Dr Seamus Montgomery

seamus montgomery web

Research Affiliate

I am a social anthropologist whose research interests span the frontiers between political identity, epistemic communities and supranational belonging and whose work has been primarily with and about EU civil servants. My doctoral thesis concerned itself with social constructions of Europeanness among policymakers in the European Commission in Brussels. Drawing on 18 months of ethnographic fieldwork among officials working in several different corners of the administration, I examined how they negotiate European identity and futurist images of an idealised Europe at a time when the European integration project is thrown into question by the ongoing crisis of liberal democracy and the future itself appears as an uncertain temporal category. My postdoctoral research aims to delve deeper in exploring the emotional affect of political identities within long-distance epistemic communities, attending to the range of affects, emotions and existential commitments that are elicited and mobilised during moment-to-moment evocations of political selfhood.

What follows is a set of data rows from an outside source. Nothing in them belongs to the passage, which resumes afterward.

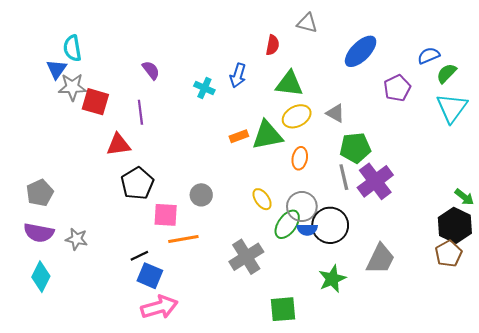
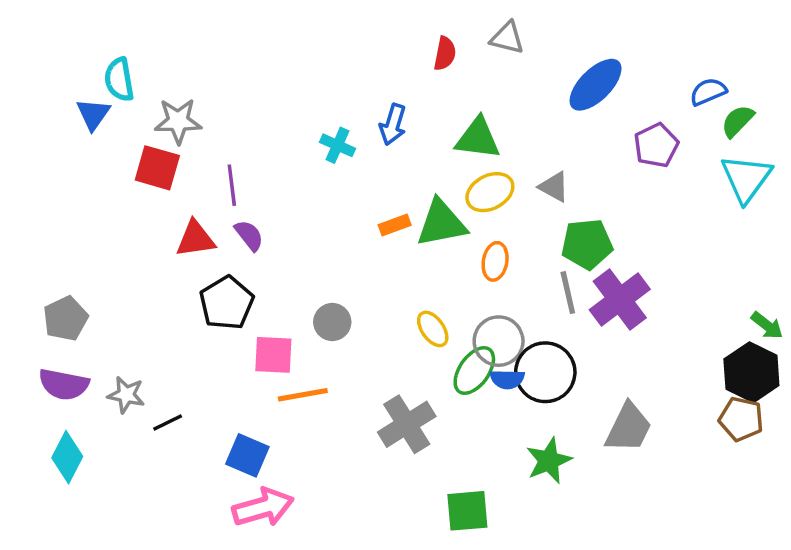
red semicircle: (273, 45) -> (445, 54), moved
purple semicircle: (151, 70) -> (249, 235), moved
gray star: (72, 87) -> (178, 121), moved
brown pentagon: (449, 254) -> (741, 419), turned -30
black line: (139, 256) -> (168, 422), moved

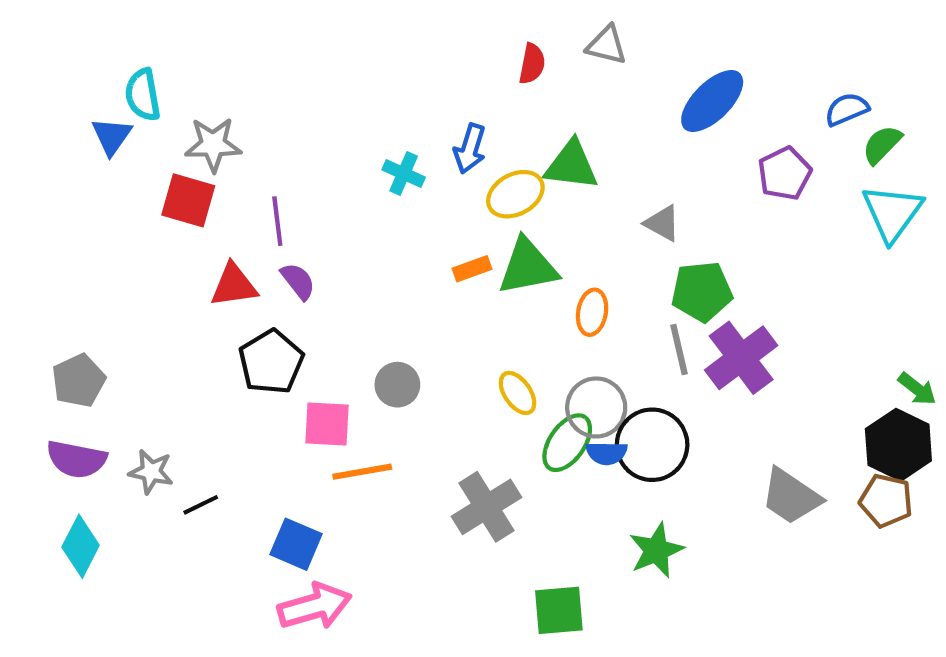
yellow ellipse: (490, 192) -> (515, 194), moved
gray trapezoid: (628, 428) -> (791, 497), moved, turned 98

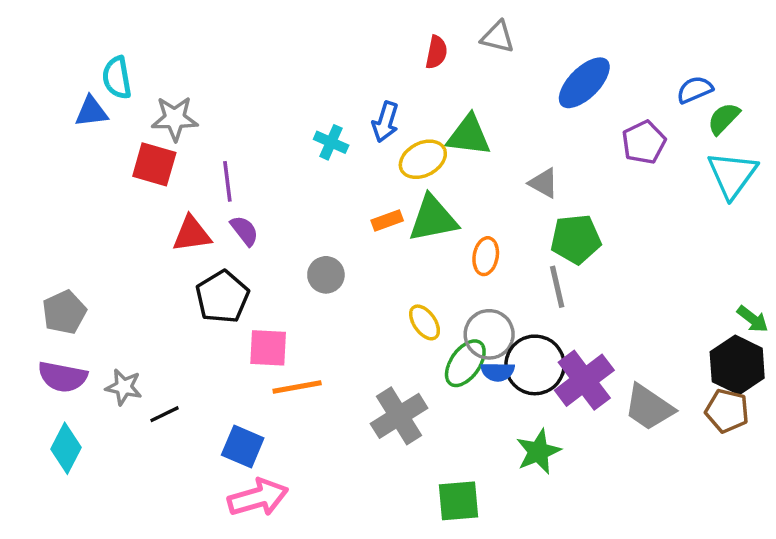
blue triangle: (112, 136) -> (91, 112), turned 48
purple cross: (741, 358) -> (584, 380), moved
gray circle: (397, 385) -> (326, 275), moved

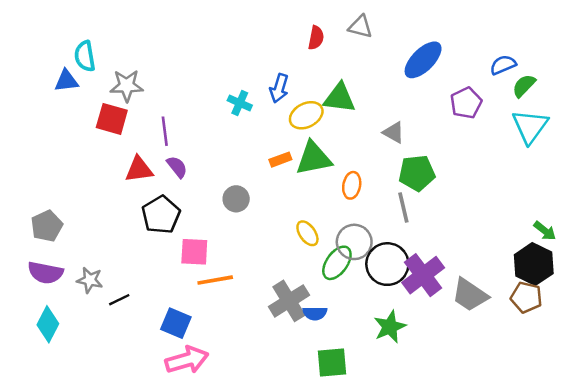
blue semicircle: (498, 372) -> (315, 313), moved

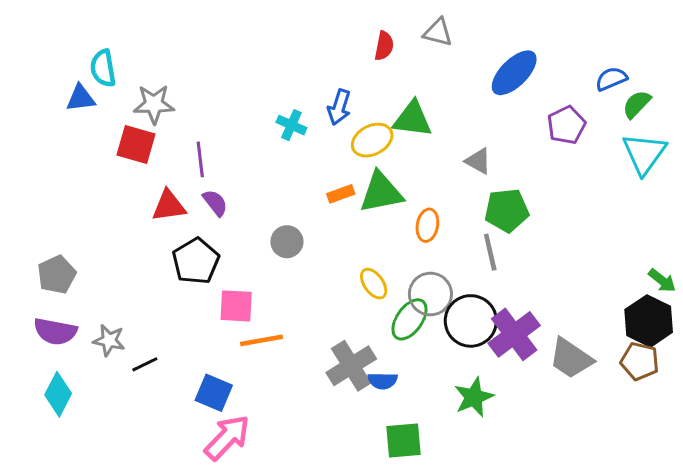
pink arrow: (187, 360) -> (227, 438), turned -30

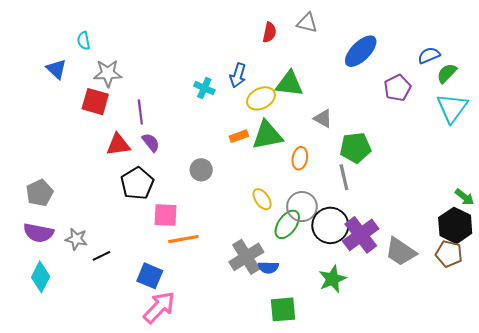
cyan semicircle: (103, 68) -> (84, 41), moved, size x0.7
blue triangle: (81, 98) -> (56, 69), turned 50
gray triangle: (478, 161) -> (323, 118), moved

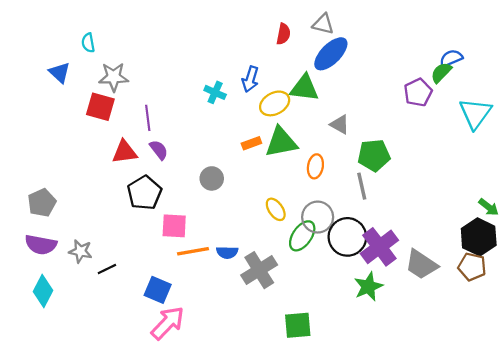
blue ellipse: (361, 51) -> (331, 54), moved
green semicircle: (447, 73) -> (441, 73), moved
blue semicircle: (268, 267) -> (227, 252), moved
green star: (332, 279) -> (368, 287), moved

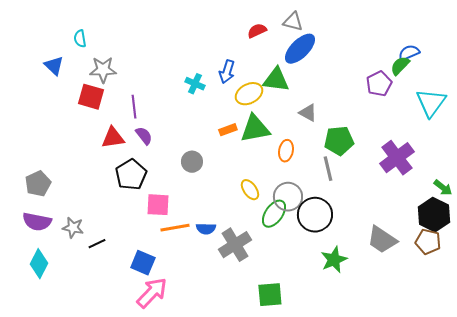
red semicircle: (283, 34) -> (257, 31), turned -126
purple cross: (379, 247) -> (397, 158), moved

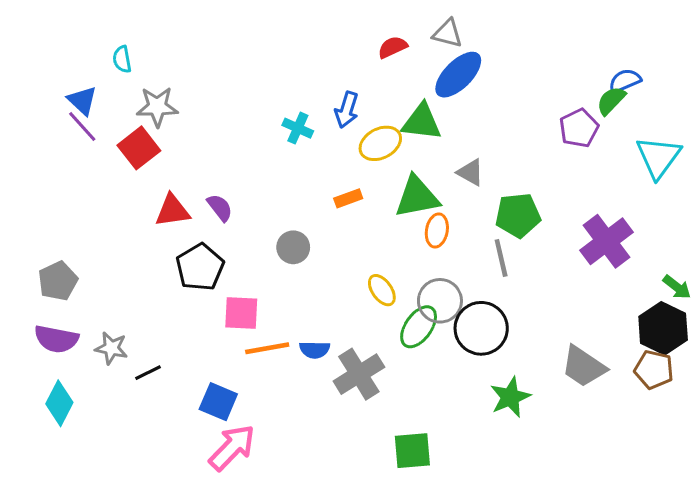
red square: (91, 97) -> (139, 148), turned 36
purple line: (134, 107) -> (82, 127), moved, turned -35
green triangle: (255, 129) -> (417, 197), moved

Current teaching engagements involve running courses on cultural representations, beliefs and practices and ethnographic methods at St Peter’s College and SAME. Since 2015, I have collaborated with early career researchers across Europe on publishing policy-focused research papers for the Foundation for European Progressive Studies. I received my MA in Social Sciences from the University of Chicago and my BA in English, Anthropology and Comparative History of Ideas from the University of Washington. Broader areas of interest include: identity and modernity; anthropological engagements with the future; Europeanization and elite bureaucratic cultures; emotional labour and moral agency; the history and consumption of modern popular culture.